Nationalism and the Aftermath of World War I | Facing History & Ourselves
Map showing major alliances and advances of the Central and Allied powers during World War I.
Lesson

Nationalism and the Aftermath of World War I

Students consider the ways in which World War I intensified people’s loyalty to their country and resentment toward others perceived as a threat.  

Published:

At a Glance

Lesson

Language

English — US

Subject

  • Civics & Citizenship
  • History
  • Social Studies

Grade

6–12

Duration

One 50-min class period
  • The Holocaust
  • Human & Civil Rights

Overview

About This Lesson

In this lesson, students will begin to examine how the facets of human behavior they have learned about in previous lessons—including stereotypes, prejudice, and antisemitism—influenced people and events in one of this unit’s two historical case studies: Nazi Germany and the Holocaust. They will start with a brief review of World War I and an examination of the relationship between war and national pride. Then they will consider how Germany’s surrender in 1919 and the terms imposed on the nation by the Allied powers and the Treaty of Versailles shocked Germans, who felt alienated, angered, and humiliated by the conditions of the treaty, and how this contributed to conditions that would provide fertile ground for the rise of the Nazi Party in the decade that followed.

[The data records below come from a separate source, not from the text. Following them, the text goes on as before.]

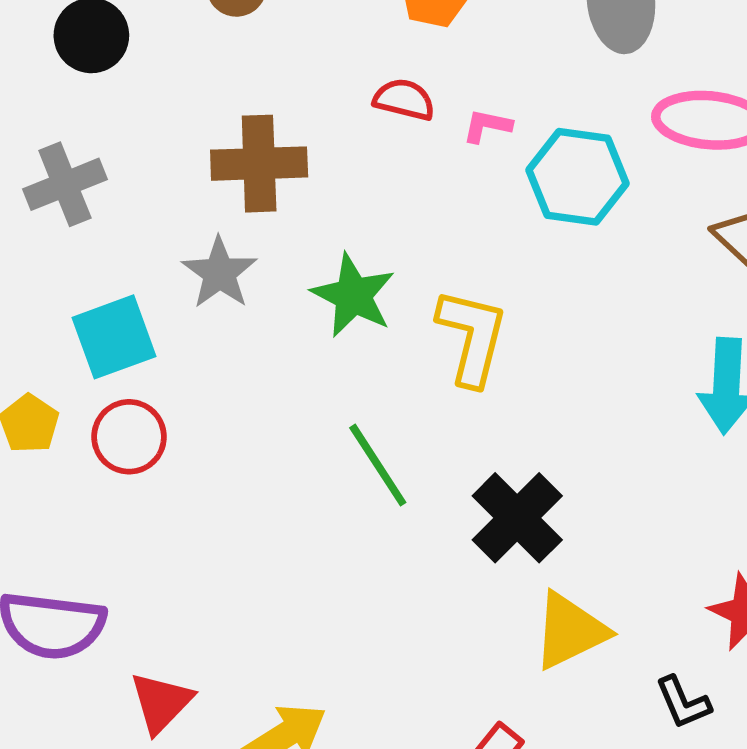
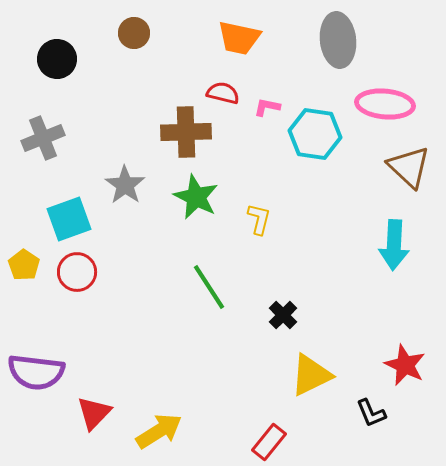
brown cross: (259, 164) -> (186, 132), moved
yellow L-shape: (472, 337) -> (259, 219), size x0.6
black cross: (517, 518) -> (283, 315), size x0.6

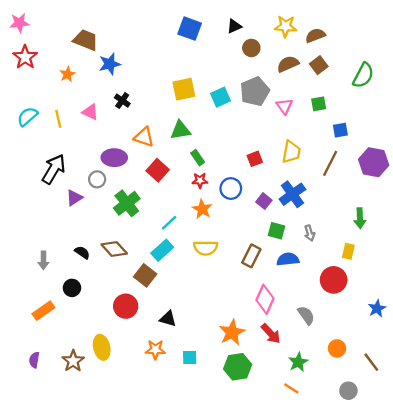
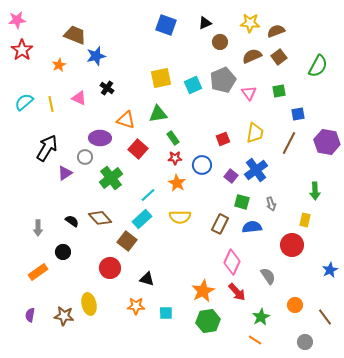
brown star: (73, 361) -> (64, 316), turned -30

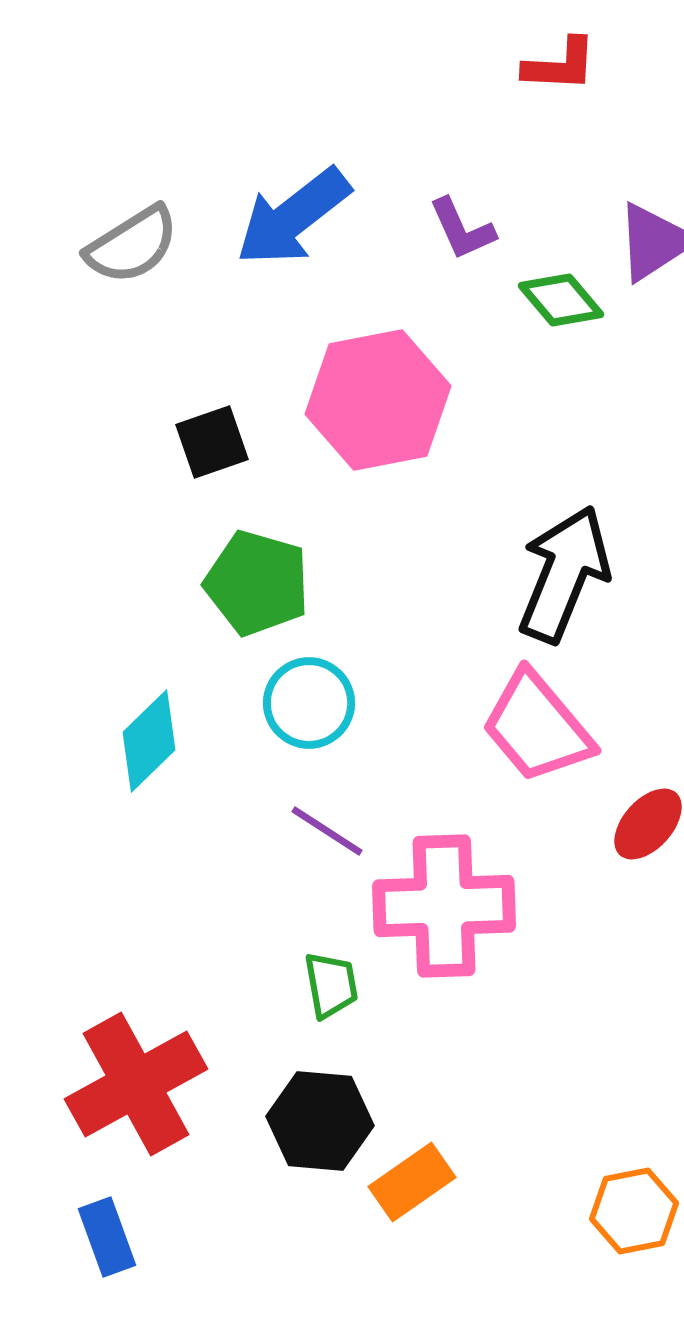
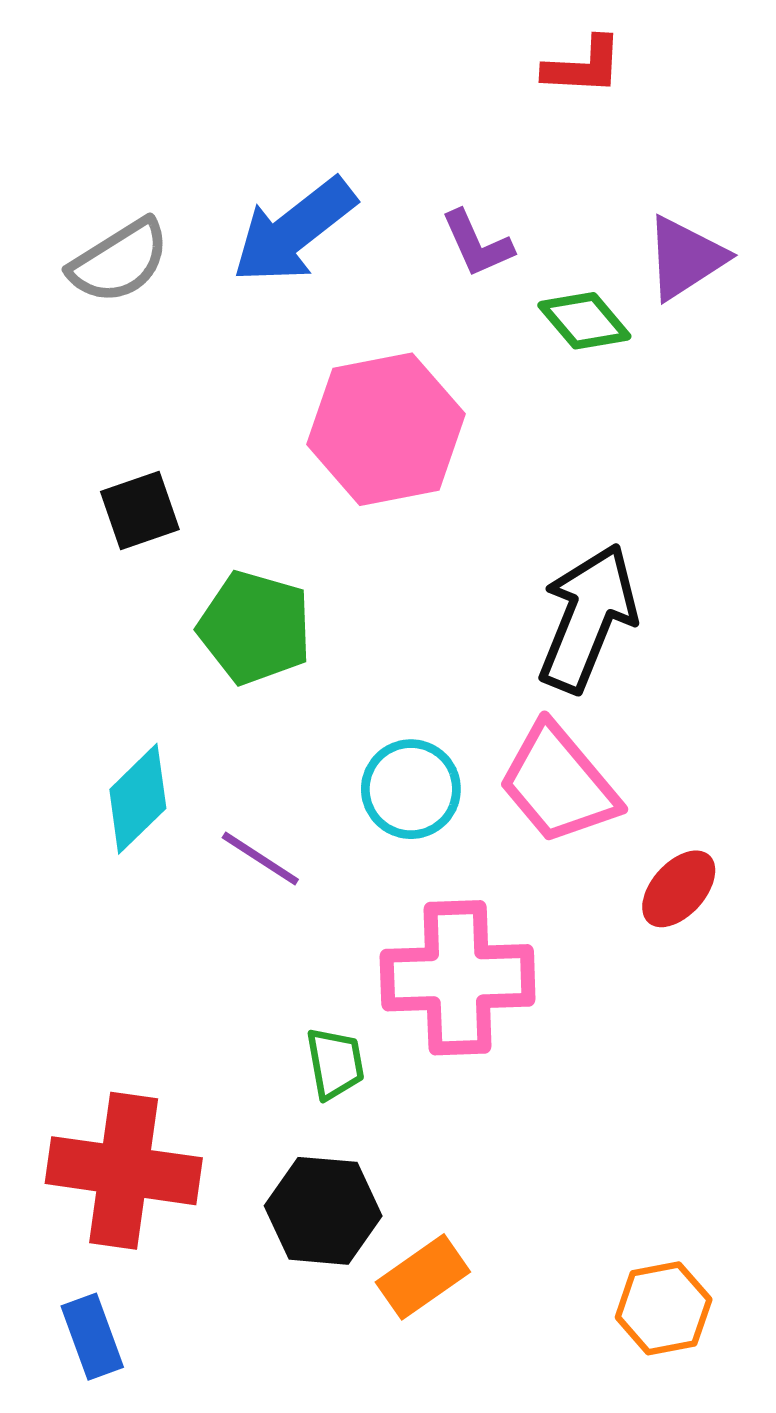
black square: (212, 442) -> (140, 510), moved
cyan circle: (309, 703) -> (411, 789), moved
purple line: (327, 831) -> (260, 858), moved
red cross: (136, 1084) -> (124, 1171), turned 37

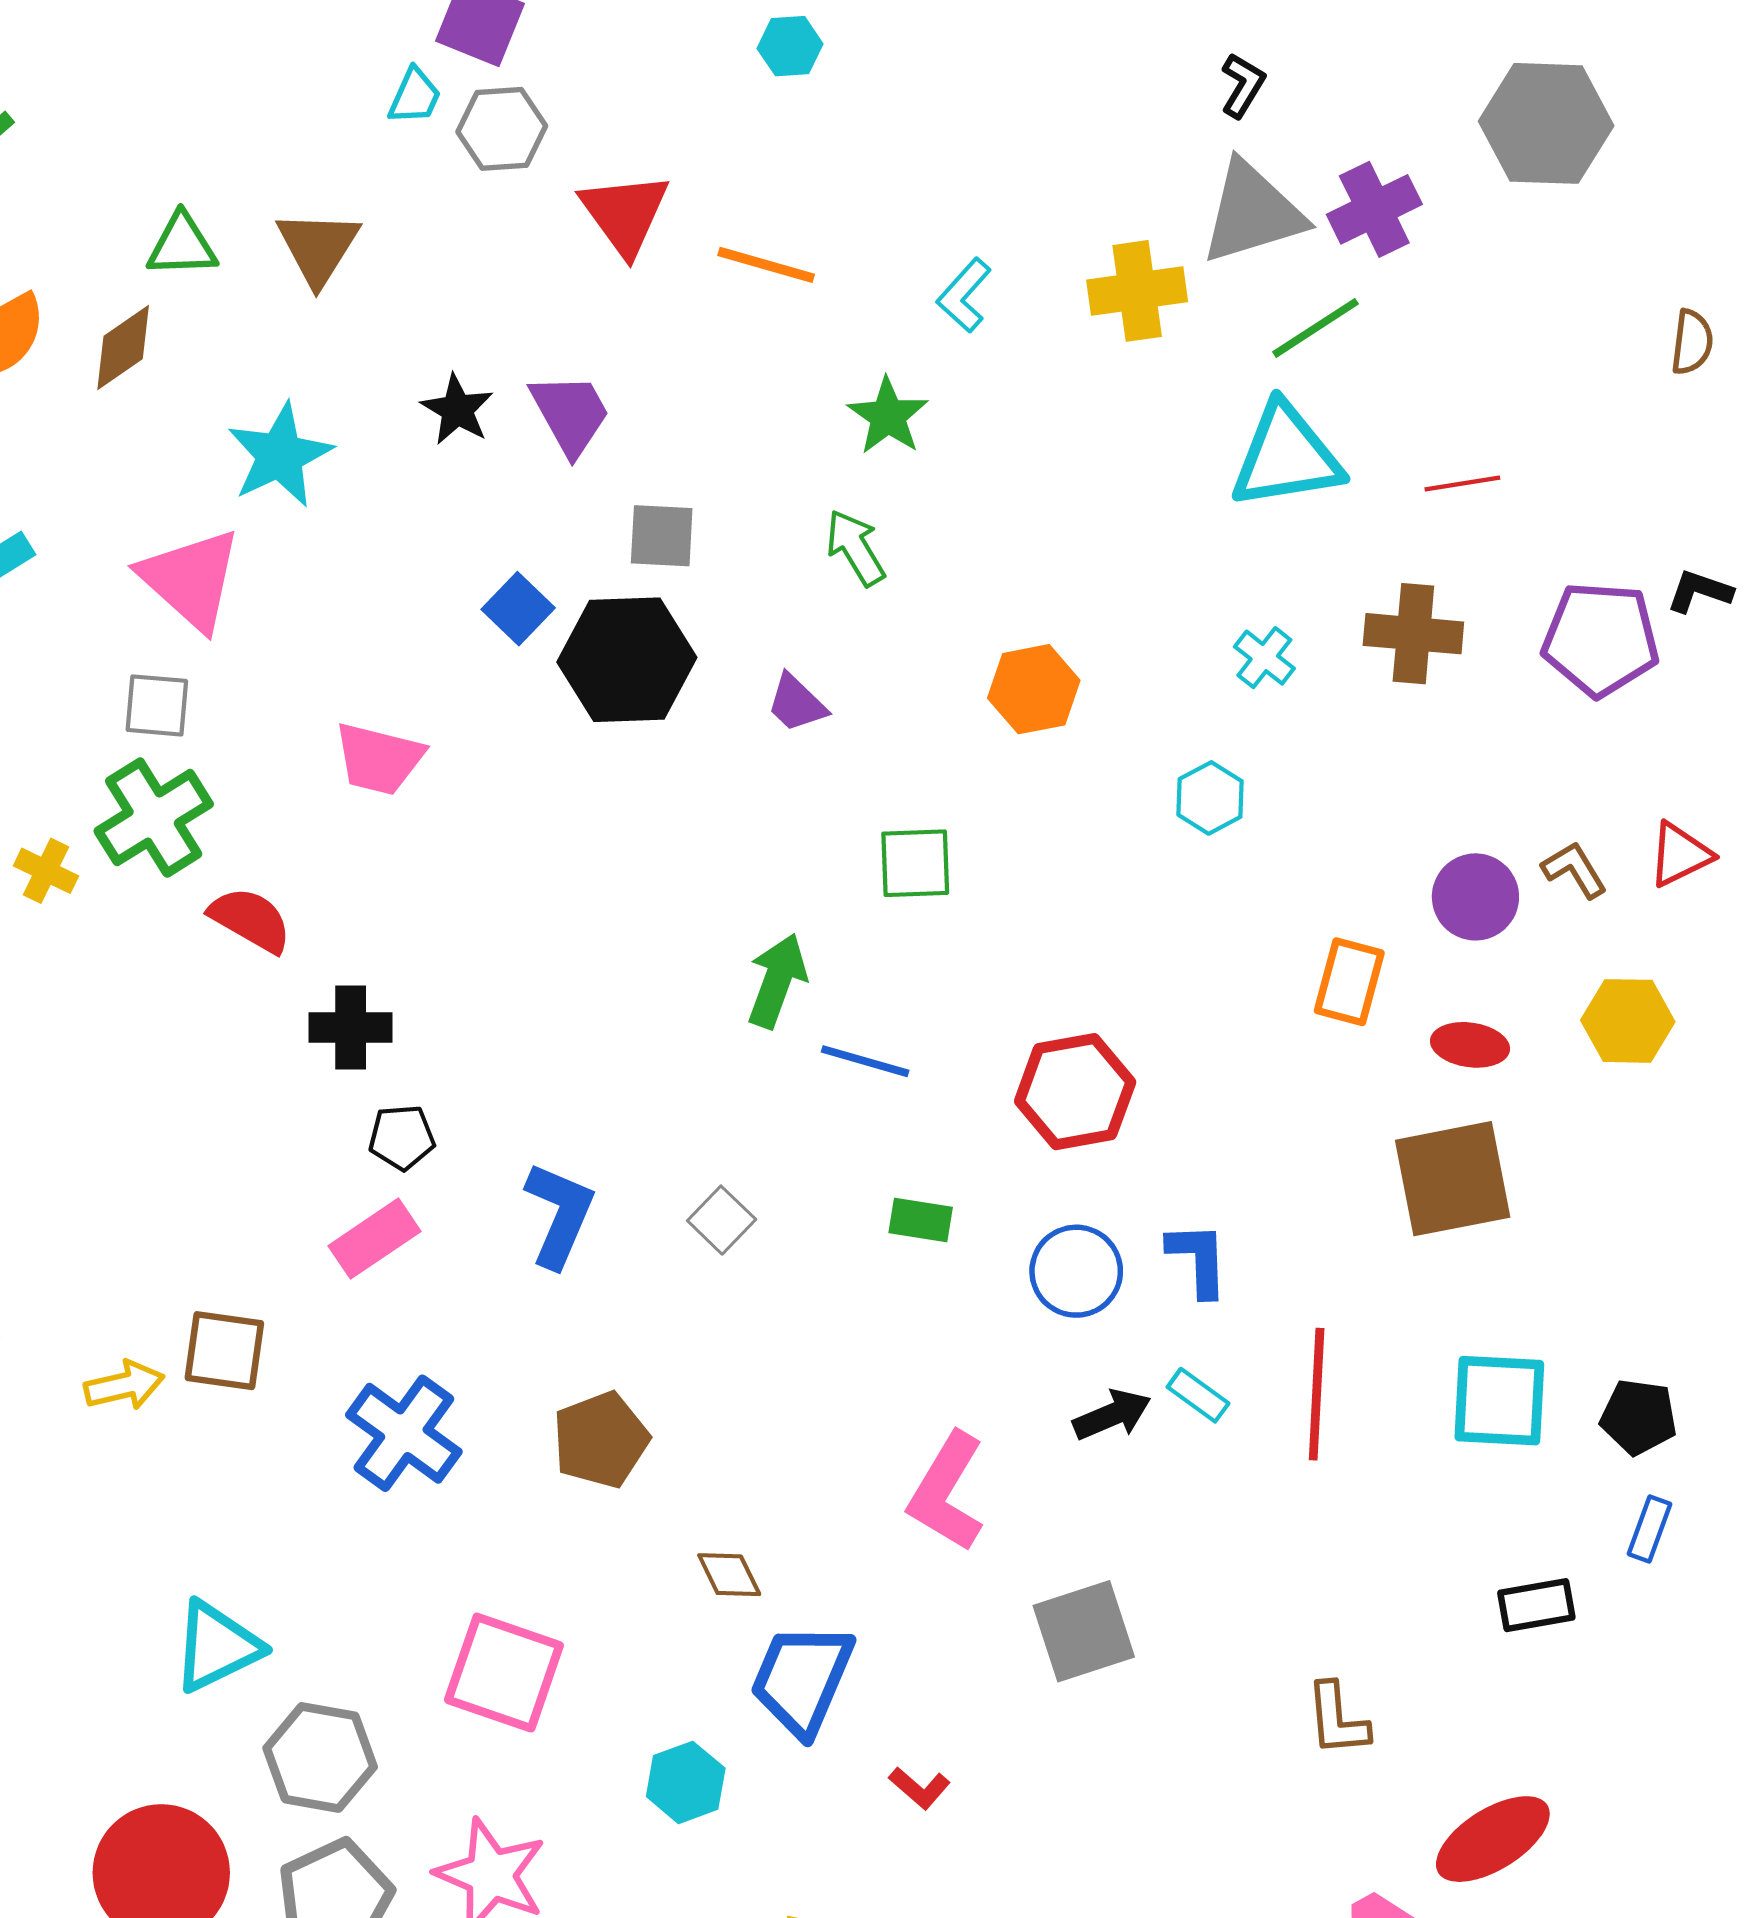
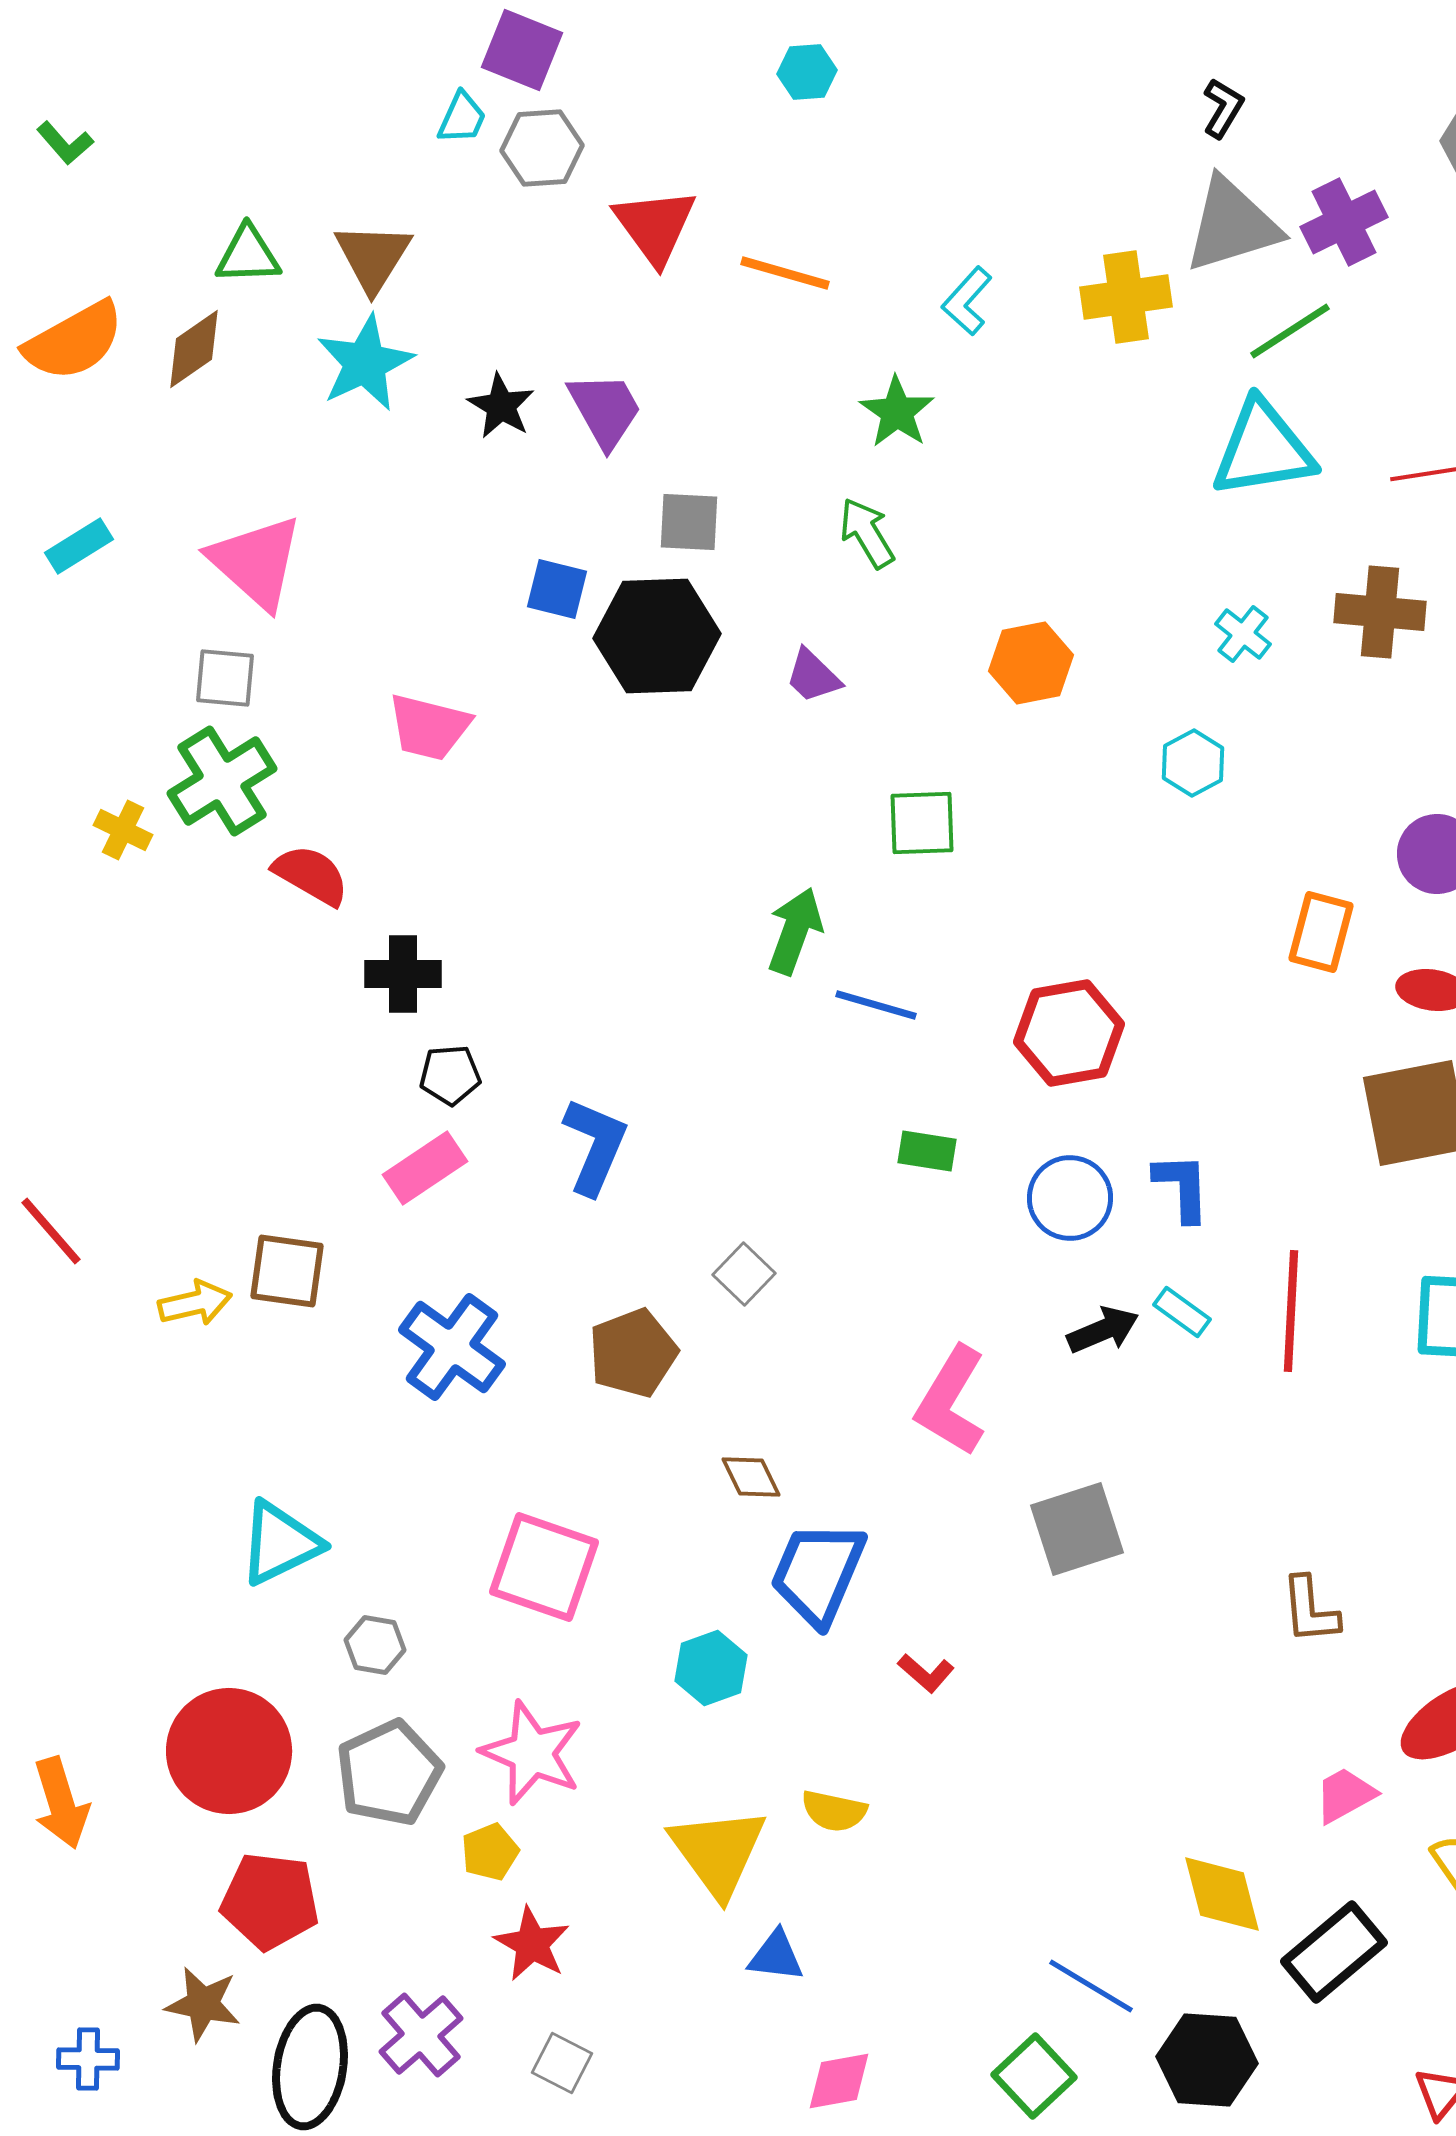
cyan star: (280, 455) -> (365, 363), moved
blue square: (518, 609) -> (557, 589), turned -30
gray square: (722, 1220) -> (744, 1274), moved
gray hexagon: (320, 1757) -> (375, 1645), size x0.6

How can learning about the choices people made during past episodes of injustice, mass violence, or genocide help guide our choices today?

  • How does war affect people’s feelings of pride in and loyalty toward their country?
  • How did World War I end for Germany, and how did Germans respond to the war’s aftermath?
  • Students will distinguish between patriotism and nationalism and consider the ways in which war can intensify people’s loyalty to their country and resentment toward others who they perceive as a threat.
  • Students will be able to explain why the Treaty of Versailles shocked and upset many Germans.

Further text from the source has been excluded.